# Can I use sc and not have the screen go blank when I exit Xorg?



## Swapjim (Oct 19, 2015)

If I use sc(4), when I exit Xorg I get a blank screen. The handbook suggests I use vt, which works but doesn't have a screen saver. So I'd like to use sc.

There is something that is not yet clear to me.

Is it possible to use sc and not have the screen go blank after I exit Xorg?

Just for the record, I have not yet generated a config for Xorg.

I'm running 10.2-RELEASE amd64 with latest updates on the base system and ports (via pkg(8)). I use the stock kernel.


----------



## SirDice (Oct 19, 2015)

No, that's not possible. The problem is that sc(4) is not KMS-aware and can therefor not switch back. Hence the creation of vt(4) which is KMS-aware, it's still very new so not all functionality may have been implemented. I'm quite sure it's being worked on.


----------



## Swapjim (Oct 19, 2015)

Thank you! That answers the question. And it's nice to hear that we'll eventually get screen saving in vt.

EDIT: Out of curiosity, what happened before we got vt? How did people switched back? Was there a change in Xorg that necessitated the creation of vt?


----------



## SirDice (Oct 19, 2015)

Swapjim said:


> Was there a change in Xorg that necessitated the creation of vt?
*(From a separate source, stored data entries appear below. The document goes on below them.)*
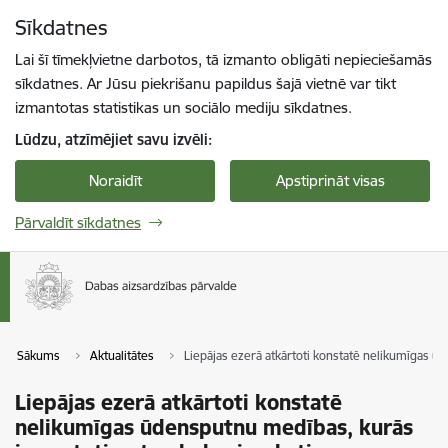
Pāriet uz lapas saturu
Sīkdatnes
Spied
lai meklētu
Enter
Lai šī tīmekļvietne darbotos, tā izmanto obligāti nepieciešamās
sīkdatnes. Ar Jūsu piekrišanu papildus šajā vietnē var tikt
izmantotas statistikas un sociālo mediju sīkdatnes.
Lūdzu, atzīmējiet savu izvēli:
Noraidīt
Apstiprināt visas
Pārvaldīt sīkdatnes
Sākums
Aktualitātes
Liepājas ezerā atkārtoti konstatē nelikumīgas ū
Liepājas ezerā atkārtoti konstatē
nelikumīgas ūdensputnu medības, kurās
Not sure when exactly it happened but the newer ATI and Intel drivers are all KMS based. And this caused problems with the 'old' sc(4) terminal. What basically happens is that the Xorg driver switches the graphics card in a special mode and to be able to switch back you need to have a console driver that knows how.


----------



## Swapjim (Oct 19, 2015)

Ah, I see.

I have an Intel card. If I switch to VESA... Can I avoid this issue?


----------